Sunday, June 06, 2010

On Building A Bottle Rocket Launcher

So I had this crazy idea that I would make bottle rockets with my kids this coming week. I fondly recall doing this in 7th grade, and the excitement and enthusiasm this project brought to everyone involved. Then I started planning out the nitty gritty.

One thing I failed to consider fully was how to actually launch these rockets. In 7th grade, the launch pads had been around the school for several years, made by some ambitious teacher years ago. I had no such resources, and set about to making my own launch pad.

I've never been one to look at pre-made plans devised by others, preferring to rough it out, and find my own way to doing things. So I set about designing my own launch pad. After some thought, I came up with these rather detailed blueprints on the back of a piece of 3/4" plywood:
However, I had failed to take into account a rather crucial element: I had no way to pressurize the rocket. I had an electric pump suited to fill up car tires, but this would not work. What would the children do as I filled up their rockets with a flip of a red switch? I would rather have the kids themselves pump up their rockets, since that's part of the fun. No, I would need a manual pump for this project. A manual pump I did not have. After debating with myself on whether to shell out the $10.23 for a Bell Bike Pump, since that amounts to an strenuous hour of yelling, running, and shepherding children, I bought the pump.

Now, being the thrifty fellow I am, I have never bought construction materials. I have built many many a things, ranging from chairs to a full size working ballista (it shot tennis balls), but have never paid for lumber or nails, or tools, for that matter.

My grandpa was a general contractor, and as such, left behind a large number of tools and materials after he passed away. Although my dad's parents lived with us for the last 15 years, I have never really known them on a terribly personal level. For whatever reason, I only got to know my grandpa after he passed away a few years ago, and of all ways, through his tools. He salvaged everything, from light switch cover panels to roofing nails. There's something about the way he stored all the odds and ends, nuts and bolts in old Macadamia nut cans, or the abundance of the stiff white nylon twine that he used to tie everything together with, that seemed oddly familiar, and oddly familial. I know it sounds corny, but I do feel a connection to him when I build things. With every turn of the hand-powered drill, with every stroke of the vintage Japanese saw, I can imagine my grandpa doing the same thing 50 years ago, back when Hawaii wasn't even a state, building not only houses, but a life for his family.
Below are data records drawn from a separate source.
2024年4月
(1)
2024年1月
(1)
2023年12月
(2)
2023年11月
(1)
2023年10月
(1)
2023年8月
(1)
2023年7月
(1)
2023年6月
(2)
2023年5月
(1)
I do feel proud, in an odd way, that I'm carrying on one of the few legacies our family has, even if I'm using it to build a rocket. My grandma gives me strange looks when she sees my projects, but she gave those same looks to my grandpa when he was alive, so I suppose not much as changed between generations.

Back to the rocket launcher. After 4 hours of Junkyard Wars-esque building, I finally assembled my rocket launcher. After hours of looking for a nut that would fit this one bolt, and trying to cut custom metal brackets, I produced this monstrosity:Though not the prettiest thing in the world, it works:

Tomorrow I'll do an actual test shot, since 9:00 at night is not the time to go to the park to try out such things.
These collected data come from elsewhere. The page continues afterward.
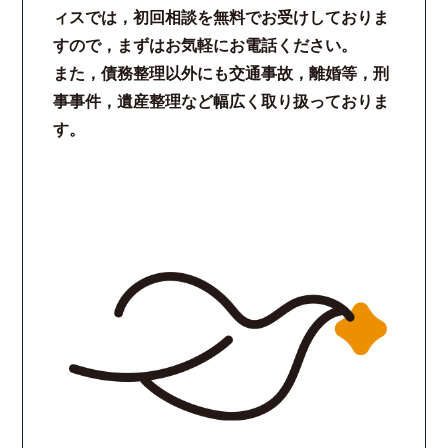
ィスでは，初回相談を無料でお受けしておりま
コロナと労働問題
すので，まずはお気軽にお電話ください。
また，債務整理以外にも交通事故，離婚等，刑
資料ダウンロード
事事件，遺産整理など幅広く取り扱っておりま
す。
お問い合わせフォーム
プライバシーポリシー
お電話はこちらから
Yup, four hours for something I could have bought online, or just decided it was too much work for a summer class I get paid way too little for. There are some moments when I have to stop and ask myself why I bother putting so much effort into these things.
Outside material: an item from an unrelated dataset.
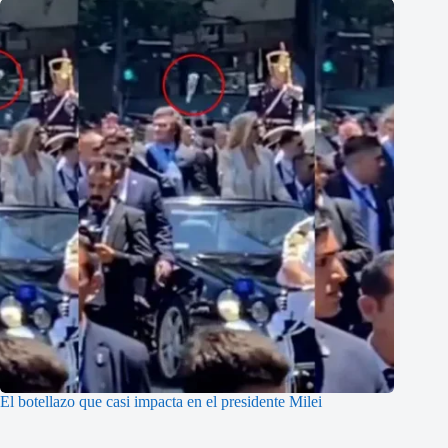
El botellazo que casi impacta en el presidente Milei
My mom, being the superstitious type that she is, drew my attention to today's horoscopes for Aquarius:

You succeed because you work hard, and the tenacity and sense of purpose you bring to your work is rapidly becoming the stuff of local legend. A significant reward approaches.

Interesting, though such things are pure hokum. I'm taking the horoscope to mean some nice parent will bring me a box of cookies one day. Or a big wad of cash. One can only hope.

Truth be told, I'm really still a little kid at heart that likes to make cool things. This class is as much for my own amusement as it is for the kids. And plus, having my own bottle rocket launch pad will make this a very fun summer.